Stylus vs Solidity at a glance
This table summarizes where each approach shines. It’s a guide, not a rulebook; many apps will mix both.
| Aspect | Stylus (Rust/C) | Solidity (EVM) |
|---|---|---|
| Language safety | Rust memory safety; C unsafe but explicit | Managed, but logic-level pitfalls persist |
| Compute cost | Lower for CPU-heavy workloads via WASM | Higher for tight loops and heavy math |
| Ecosystem maturity | New SDKs; vast Rust/C libraries | Deep tooling, auditors, patterns |
| Interoperability | Direct calls to/from EVM in the same tx | Native within EVM; can call Stylus |
| Best use cases | Crypto primitives, data parsing, ML-ish math | Business logic, DeFi orchestration, standards |
Most teams keep governance, token logic, and standard interfaces in Solidity while offloading the expensive math or verification code to a Stylus module living at a sibling address.
Gas, storage, and determinism
Stylus still charges for work, just with a different cost curve. CPU-bound code often gets a sizable discount. Storage remains the dominant cost driver: reading and writing slots on Stylus is priced consistently with EVM expectations.
Determinism rules apply. No floating point, no random, no time-based syscalls. Use integer math and pass in any needed randomness or timestamps via transaction inputs or precompiles. If you need BN254 or BLS curves, Rust crates pair well with the Stylus environment and can outperform their Solidity counterparts by wide margins.
Interop patterns that work
Mixing Stylus and Solidity pays off when you isolate concerns. A clean interface between modules keeps things testable and auditable.
- Compute oracle: a Solidity contract aggregates feeds; a Stylus module normalizes and filters data.
- Verifier offload: Solidity handles proofs’ lifecycle; Stylus verifies the proof bytes and returns a boolean.
- Math coprocessor: AMM core stays Solidity; invariant checks and curve solving live in Rust.
In each case, keep the ABI tight. Define structs and events once, and generate bindings for both worlds so data layouts stay consistent.
Testing and tooling
You can test Rust logic natively for speed and then run integration tests against an Arbitrum node. For ABI-level checks, simulate cross-calls with fixtures that encode/decode payloads exactly as your front end would.
- Unit test pure Rust/C functions locally with standard frameworks.
- Run cargo stylus check to validate WASM constraints early.
- Spin an Arbitrum dev node; deploy both Stylus and Solidity contracts.
- Exercise end-to-end flows via Foundry/Hardhat using the deployed addresses.
This layered approach catches logic bugs before you pay chain costs and lets you iterate on ABI boundaries confidently.
Security notes worth taping to your screen
Rust’s safety nets are powerful, but they don’t protect against economic or protocol flaws.

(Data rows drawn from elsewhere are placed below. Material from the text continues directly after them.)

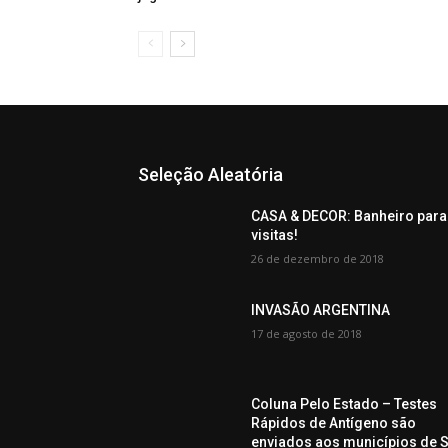
Seleção Aleatória
CASA & DECOR: Banheiro para
visitas!
26 de dezembro de 2018
INVASÃO ARGENTINA
17 de agosto de 2018
Coluna Pelo Estado – Testes
Rápidos de Antígeno são
enviados aos municípios de 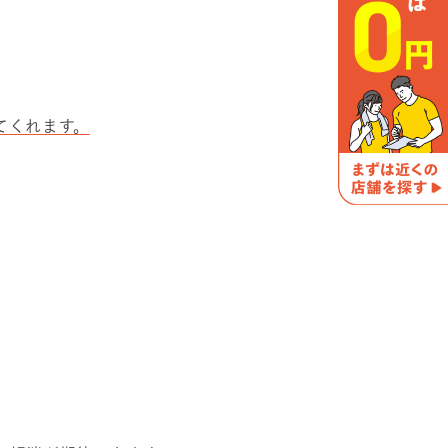
てくれます。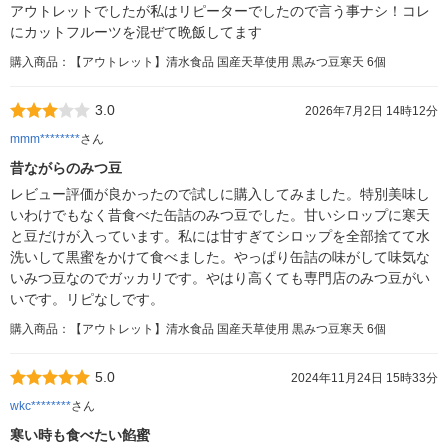
アウトレットでしたが私はリピーターでしたので言う事ナシ！コレ
にカットフルーツを混ぜて晩飯してます
購入商品：【アウトレット】清水食品 国産天草使用 黒みつ豆寒天 6個
3.0
2026年7月2日 14時12分
mmm********
さん
昔ながらのみつ豆
レビュー評価が良かったので試しに購入してみました。特別美味し
いわけでもなく昔食べた缶詰のみつ豆でした。甘いシロップに寒天
と豆だけが入っています。私には甘すぎてシロップを全部捨てて水
洗いして黒蜜をかけて食べました。やっぱり缶詰の味がして味気な
いみつ豆なのでガッカリです。やはり高くても専門店のみつ豆がい
いです。リピなしです。
購入商品：【アウトレット】清水食品 国産天草使用 黒みつ豆寒天 6個
5.0
2024年11月24日 15時33分
wkc********
さん
寒い時も食べたい餡蜜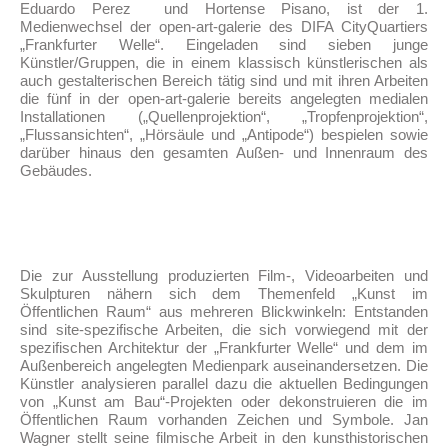
Eduardo Perez und Hortense Pisano, ist der 1.
Medienwechsel der open-art-galerie des DIFA CityQuartiers
„Frankfurter Welle“. Eingeladen sind sieben junge
Künstler/Gruppen, die in einem klassisch künstlerischen als
auch gestalterischen Bereich tätig sind und mit ihren Arbeiten
die fünf in der open-art-galerie bereits angelegten medialen
Installationen („Quellenprojektion“, „Tropfenprojektion“,
„Flussansichten“, „Hörsäule und „Antipode“) bespielen sowie
darüber hinaus den gesamten Außen- und Innenraum des
Gebäudes.
Die zur Ausstellung produzierten Film-, Videoarbeiten und
Skulpturen nähern sich dem Themenfeld „Kunst im
Öffentlichen Raum“ aus mehreren Blickwinkeln: Entstanden
sind site-spezifische Arbeiten, die sich vorwiegend mit der
spezifischen Architektur der „Frankfurter Welle“ und dem im
Außenbereich angelegten Medienpark auseinandersetzen. Die
Künstler analysieren parallel dazu die aktuellen Bedingungen
von „Kunst am Bau“-Projekten oder dekonstruieren die im
Öffentlichen Raum vorhanden Zeichen und Symbole. Jan
Wagner stellt seine filmische Arbeit in den kunsthistorischen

Treat Stylus code with the same rigor you give Solidity.
- Reentrancy: it still exists across environments; guard state transitions.
- Panic handling: avoid aborts; map failures to explicit error codes.
- Serialization: validate lengths and formats on all external inputs.
- Resources: bound loops and memory; WASM metering charges for both.
A micro-scenario: a verifier that decodes calldata into a vector must cap length or you risk paying to allocate enormous buffers. Parse size headers first, then pre-allocate with hard limits.
When to choose Stylus
Choose Stylus when your contract spends most of its gas on raw computation or parsing and you’re comfortable with Rust or C. Keep pure coordination logic and widely audited patterns in Solidity. If you’re migrating, start by moving the hottest function—the one torching gas in your profiler—then measure the savings before expanding scope.
Final pointers
Keep your repository split by environment with shared interfaces. Measure before and after with real calldata. Add integration tests that cross the EVM–WASM boundary, and don’t skip audits just because Rust compiled your code. When done well, Stylus turns previously impractical on-chain ideas—like on-the-fly signature aggregation or high-precision math—into everyday building blocks.